**Task item:**
All entries below must be written out verbatim, and the images must be dropped.

**Data to process:**
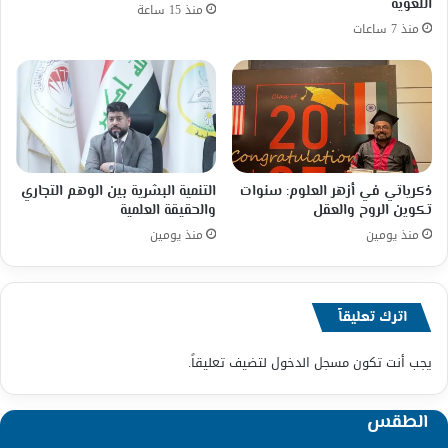
اللغوية
منذ 15 ساعة
منذ 7 ساعات
ذكرياتي في أزهر العلوم: سنوات
التنمية البشرية بين الوهم التجاري
تكوين الروح والعقل
والحقيقة العلمية
منذ يومين
منذ يومين
اترك تعليقاً
يجب أنت تكون
مسجل الدخول
لتضيف تعليقاً.
الطقس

**Answer to the exercise:**
اللغوية
منذ 15 ساعة
منذ 7 ساعات
ذكرياتي في أزهر العلوم: سنوات
التنمية البشرية بين الوهم التجاري
تكوين الروح والعقل
والحقيقة العلمية
منذ يومين
منذ يومين
اترك تعليقاً
يجب أنت تكون
مسجل الدخول
لتضيف تعليقاً.
الطقس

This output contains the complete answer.